El término ecoimpostura o greenwashing se utiliza para describir estrategias de comunicación que destacan acciones ambientales menores mientras se minimizan impactos mucho más significativos. Algunos expertos consideran que ciertas campañas de sustentabilidad asociadas a grandes eventos deportivos pueden caer en esta práctica cuando enfatizan medidas simbólicas.
Desde esta perspectiva, Mundial 2026 enfrenta cuestionamientos porque acciones como el reciclaje o la eficiencia energética en estadios podrían resultar insuficientes frente a las emisiones derivadas del transporte masivo. La crítica no se dirige necesariamente a las medidas implementadas, sino a la diferencia entre el discurso y los resultados proyectados.
¿Cómo influye la crisis climática en el torneo?
Las altas temperaturas previstas en varias ciudades anfitrionas constituyen otro desafío importante para organizadores y participantes. Las condiciones climáticas extremas pueden afectar el rendimiento deportivo, incrementar riesgos para los aficionados y exigir medidas adicionales para garantizar la seguridad durante los encuentros.
Ante este panorama, Mundial 2026 deberá recurrir a sistemas de climatización y adaptación que consumen recursos energéticos adicionales. Algunos especialistas consideran que esta situación genera una paradoja, ya que las soluciones utilizadas para enfrentar el calor podrían contribuir indirectamente a aumentar las emisiones.

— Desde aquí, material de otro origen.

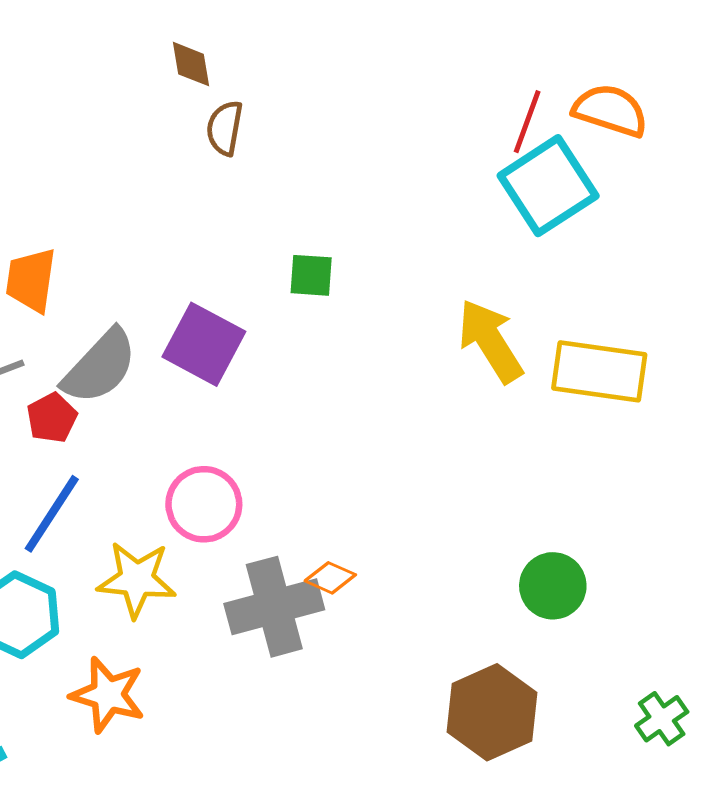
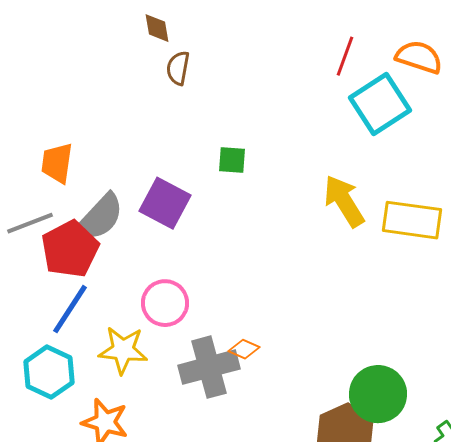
red line: (527, 122) -> (345, 56), moved
red pentagon: (52, 418) -> (70, 249), size x1.8
green circle: (553, 586) -> (378, 394), moved, size x1.4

¿Qué plantea la comunidad científica?
Los investigadores dedicados a la sustentabilidad sostienen que los problemas ambientales globales requieren transformaciones estructurales y no únicamente ajustes superficiales. En consecuencia, proponen analizar con mayor profundidad el modelo de crecimiento permanente que caracteriza a muchos espectáculos deportivos internacionales.
Para diversos expertos, Mundial 2026 representa una oportunidad para debatir cómo equilibrar el atractivo comercial del futbol con la necesidad de reducir impactos ambientales. El desafío consiste en encontrar mecanismos que permitan conservar la esencia del torneo sin comprometer objetivos climáticos cada vez más urgentes.
¿Qué cambios podrían implementarse en el futuro?
Entre las propuestas más frecuentes aparecen modelos de organización más compactos, con sedes cercanas entre sí y calendarios diseñados para reducir desplazamientos innecesarios. También se plantea la posibilidad de fortalecer estrategias regionales que minimicen la dependencia del transporte aéreo en futuras ediciones.
El debate alrededor de Mundial 2026 demuestra que la sustentabilidad ya forma parte de las conversaciones centrales del deporte internacional. Mientras millones de aficionados esperan el inicio de la competencia, también crece la expectativa sobre la capacidad del torneo para responder a las exigencias ambientales del siglo XXI.